XPO XPO Inc

Previous close
$211.73
Est. 12 months change
-16.55%
Projected Price
$176.33

Profitability Metrics

Return on Equity (ROE)
18.21%
Return on Assets (ROA)
4.86%
Return on Invested Capital (ROIC)
8.58%
Weighted Average Cost of Capital (WACC)
13.20%
ROIC - WACC
-4.62%
Updated : 2026-04-09 18:06 ET

Valuation Metrics

P/E Ratio
80.05
Forward P/E
47.27
PEG Ratio
3.73
Debt Current Ratio
1.05

Growth & Cash Flow

Gross Margin
15.20%
Operating Margin
8.98%
FCF Margin
4.03%
TTM Revenue Growth
4.63%
Projected 12M EPS Growth
69.34%

Price Change

Price % from 50 SMA
5.32%
Price % from 200 SMA
34.67%
6 Months
58.09%
1 Year
80.15%
2 Years
65.49%
Click here to see the list of ETFs containing XPO as a top holding :XPO Inc ETFs

Analysis

Company Overview

XPO is a leading provider of freight transportation services, operating a large less-than-truckload (LTL) trucking network across North America and Europe. Sector: Industrials.

Overview

XPO Inc (XPO) is an individual stock. The analysis below presents key financial metrics for the company, covering profitability, capital efficiency, valuation, margins, and growth.

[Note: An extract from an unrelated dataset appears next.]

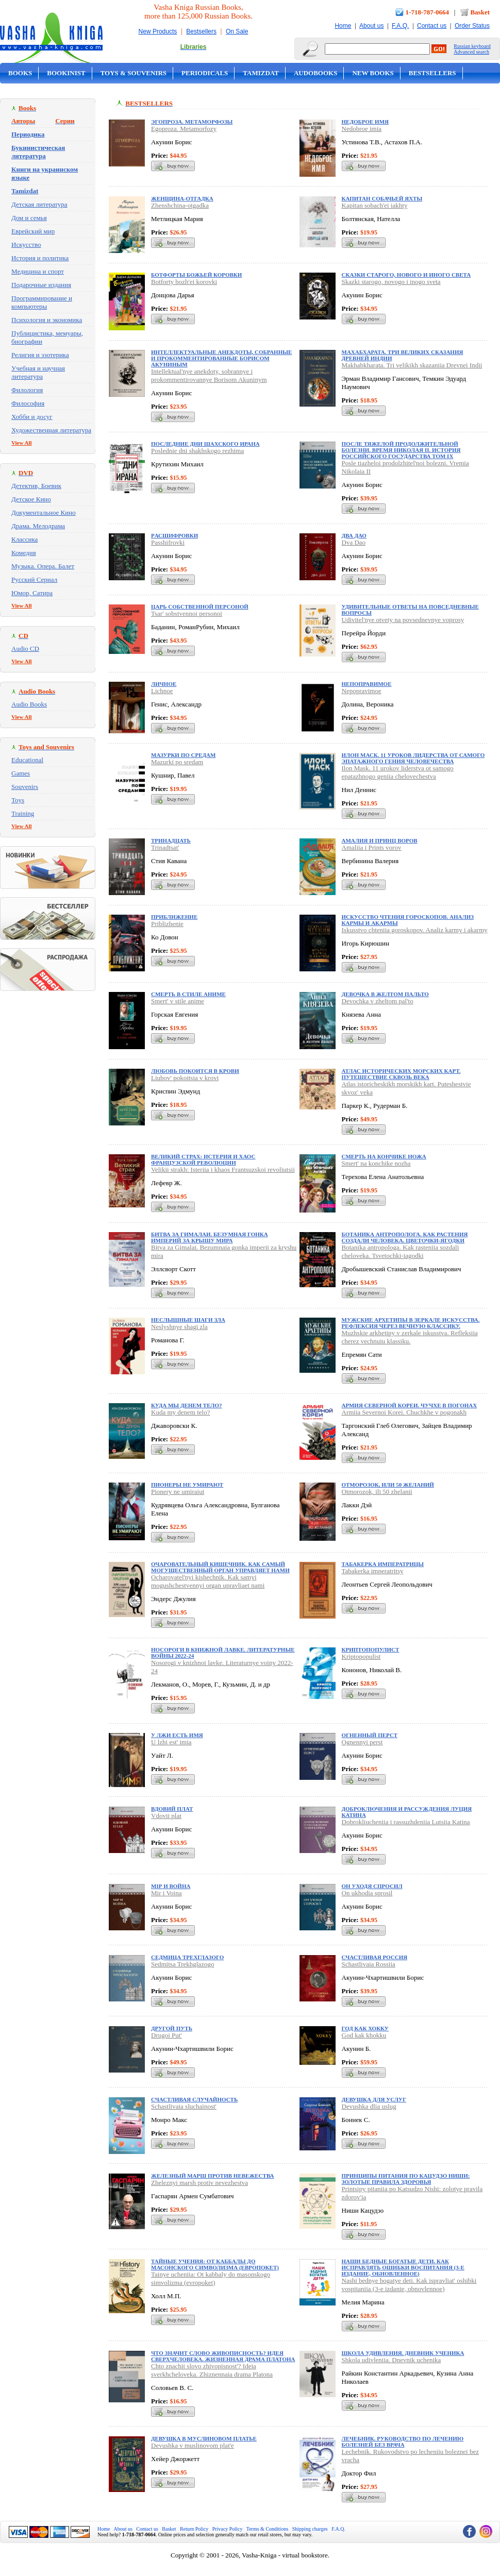  Describe the element at coordinates (412, 365) in the screenshot. I see `Makhabkharata. Tri velikikh skazaniia Drevnei Indii` at that location.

Profitability & Capital Efficiency

On a capital return basis, ROIC is 8.58%, WACC is 13.20%, and the economic spread is -4.62%. On balance, returns on capital are currently insufficient to clear the funding cost hurdle, which historically correlates with pressure on long-term value creation. Supporting metrics show ROE at 18.21% and ROA at 4.86%, a combination that helps frame whether profitability strength is broad enough to hold through different market conditions. Taken together, the return profile suggests a company that likely needs operating improvement before returns quality can be considered durable.

Valuation

On valuation, the company registers trailing P/E of 80.05, forward P/E of 47.27, PEG of 3.73. Forward P/E is considerably lower than trailing, which indicates earnings estimates are pointing higher — a dynamic that makes current prices look more reasonable on a prospective basis. The PEG ratio is elevated relative to historical norms, implying the market is paying a meaningful premium for the earnings trajectory embedded in analyst estimates. A current ratio of 1.05 signals that short-term coverage is tighter than typical across the company. Taken together, the multiple and liquidity picture suggests a company that is priced for a constructive outcome — but where execution against earnings estimates will be the key determinant of whether that price is justified.

Margins & Cash Generation

Stripping to unit economics, gross margin sits at 15.20%, operating margin at 8.98%, and free cash flow margin at 4.03%. Gross margins are thin, indicating limited pricing power or high direct costs relative to revenues. At this operating margin level, cost efficiency is present but limited — overhead is a visible drag on earnings conversion. At this FCF margin level, cash generation after capital expenditures is limited — businesses may require external financing to sustain growth. Read as a whole, the margin picture suggests a business with strengths in parts but no clear margin dominance end-to-end.

Growth & Forward Outlook

Revenue trends and analyst expectations together suggest: TTM revenue growth of 4.63% indicating muted but still positive top-line momentum across the company, while the estimated 12-month price change of -16.72%, where consensus targets point to downside risk over the next 12 months. At 69.3%, the projected 12-month EPS growth rate is strong enough to be a primary driver of the forward investment case rather than a peripheral supporting detail. There is always distance between what is reported and what is priced; the question of whether that distance is closing or widening is what makes the setup interesting. In either direction, the fundamental driver of returns will be whether the company can sustain the trajectory that is already being priced. The estimated 12-month price change is based on analyst consensus price target estimates, sourced from publicly available data, and should not be interpreted as a reliable prediction of future performance.

Conclusion

Given the mix of signals across the metrics reviewed, investors should approach with care — the forward case carries meaningful execution and valuation risk.

This assessment is based solely on the quantitative metrics presented above and does not constitute financial advice. Investors should consider their own risk tolerance and conduct independent research before making investment decisions.